“Unboxing Photographs: Working in the Photo Archive” opens the boxes of four photo archives to showcase the material diversity of photographs as three-dimensional objects: from glass plate negatives, to 35 mm film, to prints on albumin or silver gelatin paper. These photo-objects are taken in the hand, tilted and turned over, labeled, cut down, framed, glued into albums, printed, and dispatched or posted online. Contact and inventory sheets, cardboard mounts, card catalogs, and today even display screens are integral parts of the photo-object, or even constitute it.
Since the 19th century, archaeologists, ethnologists, and art historians have worked with photographs and assembled them in archives. There, they are processed and ordered – and only through such treatment do they become usable as documents for scholarly research. These procedures alter the physical properties of photographs and leave behind material traces. Photographs, hence, are neither objective nor timeless. By taking them seriously as objects, and not just as pictures, it becomes possible to tell their multifarious stories.
The exhibition interrogates the commonly practiced and disciplinary conventions that govern the perception and presentation of photographs – for example museum display using passepartouts – and tries out new design possibilities. Work with photo-objects is also central to the artistic interventions of JUTOJO, Ola Kolehmainen, Joachim Schmid, Elisabeth Tonnard, and Akram Zaatari, all of which have been integrated into the exhibition.

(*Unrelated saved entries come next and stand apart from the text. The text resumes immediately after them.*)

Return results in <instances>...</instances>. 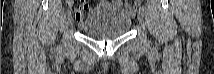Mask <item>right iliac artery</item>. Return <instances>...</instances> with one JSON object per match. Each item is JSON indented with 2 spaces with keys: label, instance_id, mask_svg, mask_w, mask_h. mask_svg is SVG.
Returning a JSON list of instances; mask_svg holds the SVG:
<instances>
[{
  "label": "right iliac artery",
  "instance_id": "82829eb1",
  "mask_svg": "<svg viewBox=\"0 0 214 74\" xmlns=\"http://www.w3.org/2000/svg\"><path fill=\"white\" fill-rule=\"evenodd\" d=\"M68 4L70 5L71 3H68ZM66 13L69 14V13H70V10L68 9V10L66 11Z\"/></svg>",
  "mask_w": 214,
  "mask_h": 74
}]
</instances>
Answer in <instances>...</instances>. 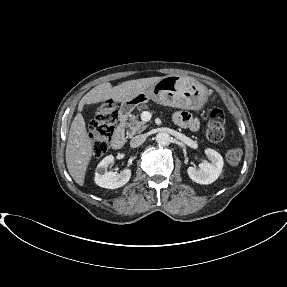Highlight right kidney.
Listing matches in <instances>:
<instances>
[{"instance_id":"ca27d5eb","label":"right kidney","mask_w":287,"mask_h":287,"mask_svg":"<svg viewBox=\"0 0 287 287\" xmlns=\"http://www.w3.org/2000/svg\"><path fill=\"white\" fill-rule=\"evenodd\" d=\"M114 163V156H106L97 166L95 183L103 188L116 189L124 186L131 177V170L124 169L121 173L107 171L110 164Z\"/></svg>"}]
</instances>
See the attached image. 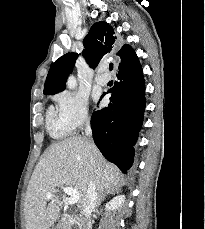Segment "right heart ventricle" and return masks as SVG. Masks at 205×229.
<instances>
[{
	"instance_id": "1",
	"label": "right heart ventricle",
	"mask_w": 205,
	"mask_h": 229,
	"mask_svg": "<svg viewBox=\"0 0 205 229\" xmlns=\"http://www.w3.org/2000/svg\"><path fill=\"white\" fill-rule=\"evenodd\" d=\"M46 126L48 133L54 139L65 138L72 132L53 108H50L47 112Z\"/></svg>"
}]
</instances>
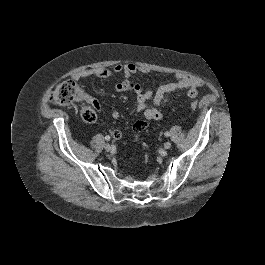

This exhibition is the product of a joint research project: Photo Objects – Photographs as Objects (of Research) in Archaeology, Ethnology and Art History, mounted by the Photothek of the Kunsthistorische Institut in Florenz – Max-Planck-Institut, the Photographic Collection of the Kunstbibliothek and the Antikensammlung at the Staatliche Museen zu Berlin, and the Institut für Europäische Ethnologie der Humboldt-Universität zu Berlin, sponsored by the German Federal Ministry for Education and Research. Other exhibition sponsors are: the Schering Stiftung, and the Verein der Freunde der Antike auf der Museumsinsel Berlin e.V.